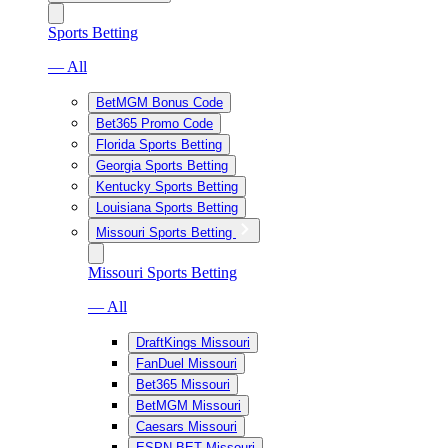
Sports Betting
— All
BetMGM Bonus Code
Bet365 Promo Code
Florida Sports Betting
Georgia Sports Betting
Kentucky Sports Betting
Louisiana Sports Betting
Missouri Sports Betting
Missouri Sports Betting
— All
DraftKings Missouri
FanDuel Missouri
Bet365 Missouri
BetMGM Missouri
Caesars Missouri
ESPN BET Missouri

────────────────────────────────────────

Only the text of the records belongs in the answer; reproduce it verbatim, with no pictures.

Sports Betting
— All
BetMGM Bonus Code
Bet365 Promo Code
Florida Sports Betting
Georgia Sports Betting
Kentucky Sports Betting
Louisiana Sports Betting
Missouri Sports Betting
Missouri Sports Betting
— All
DraftKings Missouri
FanDuel Missouri
Bet365 Missouri
BetMGM Missouri
Caesars Missouri
ESPN BET Missouri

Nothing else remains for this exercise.